The changes at each end meant the factory wheels and brakes, right down to the lines, would no longer fit. Those problems are solved with the running of all new custom steel braided brake lines from ABM with alloy fittings. Making sure the Ducati will stop on a dime is a thumping set of Tokico 6-piston calipers clamping a pair of 320mm slotted wave discs. The rear brake is a Brembo from a Monster with an ABM radial pump sending the fluid through the new lines. To reduce unsprung weight at the front end and make the most of the new suspension package a Panigale wheel is fitted, with a Monster Evo item at the rear all wrapped in Metzeler rubber.

Now Diamond Atelier had themselves one hell of a rolling chassis, the next step was to dress it up just right. So the boys dived into the archives, “Looking through Ducati’s history, we kept stumbling upon the old endurance race bikes with their super conspicuous NCR tanks. So not knowing if it would fit – both style-wise and mechanically – an old NCR tank was sourced and was tried to be made fit the frame.” But as with mating anything old and new, the modern airbox and pump assembly meant the already large tank just wasn’t going to work.

[superquote]“Now Diamond Atelier had themselves one hell of a rolling chassis, the next step was to dress it up just right.”[/superquote]

Tricolore glory

But determined to make it happen the NCR product was sent over to KRT (Marvin Diehl), where after an enormous amount of cutting, welding and re-fabricating of the tank, it now fits like a glove over the 2016 frame without losing any of its old school charm.
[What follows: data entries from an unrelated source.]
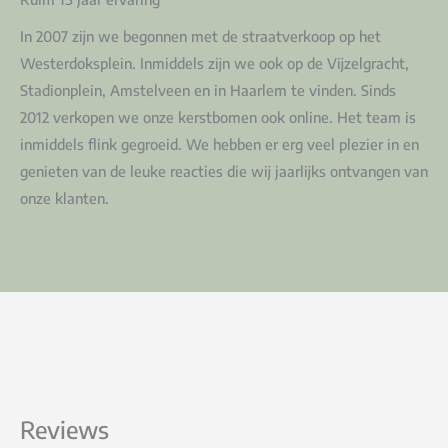
In 2007 zijn we begonnen met de straatverkoop op het
Westerdoksplein. Inmiddels zijn we ook op de Vijzelgracht,
Stadionplein, Amstelveen en in Haarlem te vinden. Sinds
2012 verkopen we onze kerstbomen ook online. Het team is
inmiddels flink gegroeid. We hebben er erg veel plezier in en
genieten van de leuke reacties die wij jaarlijks ontvangen van
onze klanten.
Reviews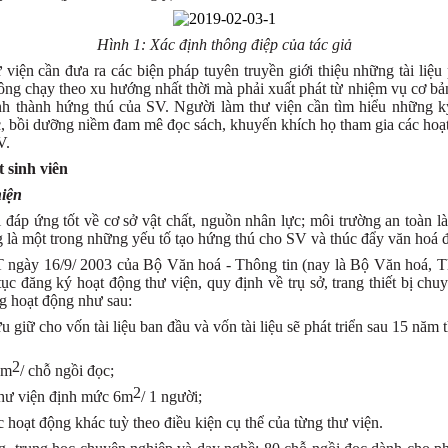
Hình 1: Xác định thông điệp của tác giả
 viện cần đưa ra các biện pháp tuyên truyền giới thiệu những tài liệ
ông chạy theo xu hướng nhất thời mà phải xuất phát từ nhiệm vụ cơ bản
ình thành hứng thú của SV. Người làm thư viện cần tìm hiểu những k
, bồi dưỡng niềm đam mê đọc sách, khuyến khích họ tham gia các hoạt 
V.
 sinh viên
hiện
i đáp ứng tốt về cơ sở vật chất, nguồn nhân lực; môi trường an toàn 
g là một trong những yếu tố tạo hứng thú cho SV và thúc đẩy văn hoá đ
ày 16/9/ 2003 của Bộ Văn hoá - Thông tin (nay là Bộ Văn hoá, Thể 
tục đăng ký hoạt động thư viện, quy định về trụ sở, trang thiết bị chu
g hoạt động như sau:
u giữ cho vốn tài liệu ban đầu và vốn tài liệu sẽ phát triển sau 15 nă
2
5m
/ chỗ ngồi đọc;
2
 thư viện định mức 6m
/ 1 người;
c hoạt động khác tuỳ theo điều kiện cụ thể của từng thư viện.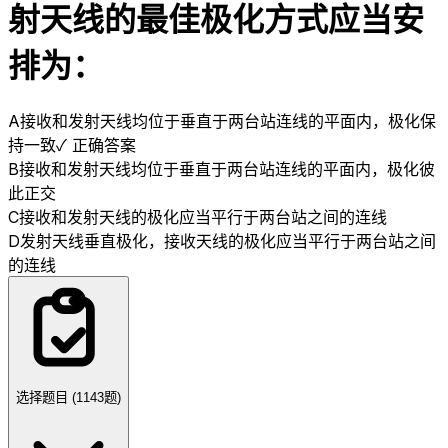
射天线的最佳极化方式应当安
排为：
A
接收和发射天线均位于垂直于两台站连线的平面内，极化保
持一致
✓ 正确答案
B
接收和发射天线均位于垂直于两台站连线的平面内，极化彼
此正交
C
接收和发射天线的极化应当平行于两台站之间的连线
D
发射天线垂直极化，接收天线的极化应当平行于两台站之间
的连线
选择题目 (
1143
题)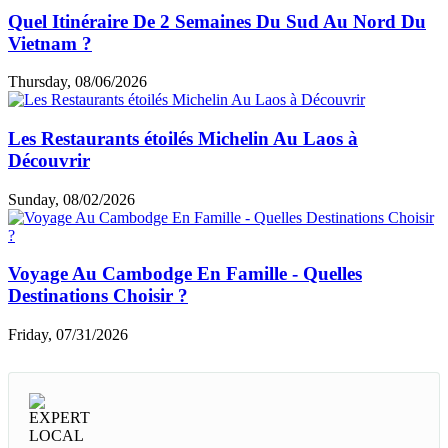
Quel Itinéraire De 2 Semaines Du Sud Au Nord Du
Vietnam ?
Thursday, 08/06/2026
Les Restaurants étoilés Michelin Au Laos à
Découvrir
Sunday, 08/02/2026
Voyage Au Cambodge En Famille - Quelles
Destinations Choisir ?
Friday, 07/31/2026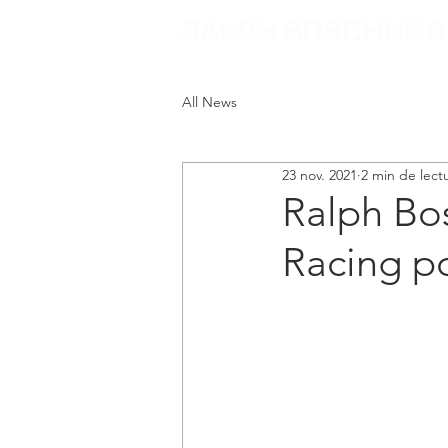
All News
23 nov. 2021
2 min de lect
Ralph Bo
Racing po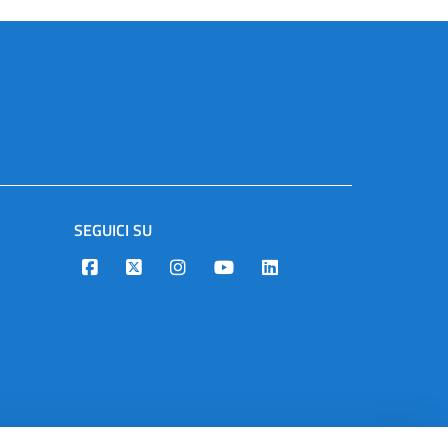
SEGUICI SU
Designers Italia
Twitter
Instagram
Youtube
Linkedin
Adding to the Scrambler looks, a hand rolled front fender is bolted to the bottom triple clamp with a custom bracket. Along with the tank they are the only two painted parts, but the Italian Tricolor scheme with DA graphics are impossible to miss and make a bold statement amongst all that black.

The motor is of course a classic Ducati L-Twin, air-cooled, single cam heads, it’s as close to a meat and potatoes engine as the Italians get. But that was exactly why the DA team wanted to use it; so many Ducati specials over the years have been powered by the same basic engine configuration and its unmistakably from the Bologna brand. But to unleash a sound track fit for such a special machine, a full custom stainless steel system was specially built by industry giants SC-Projects. Then it was time to wire it up “Now we know why most other custom Scramblers still run the stock speedo unit – because it is a nightmare to take out and still keeping vital functions of the bike,” sighs Tom.

But with a complete custom harness they made it work and a Motogadget Motoscope speedo reduces the bulk in front of the blacked out flat tracker bars. Despite the minimalist look, it’s absolutely road legal with tiny Kellermann indicators and a small front headlight shining the way. A small tail light completes the package and a custom bracket was fabricated to hold a license plate behind the rear tyre. The tall stance of the Ducati is no problem for the client who stands well over 6 feet tall and to finish the build a beautifully stitched black leather seat provides his throne. Now all that’s left to do is turn the volume to 10, pin the throttle and unleash this urban assault vehicle on some German black top. Diamond Atelier have delivered again and this won’t be the last time you see a flat bar beast roll out of the Munich studio.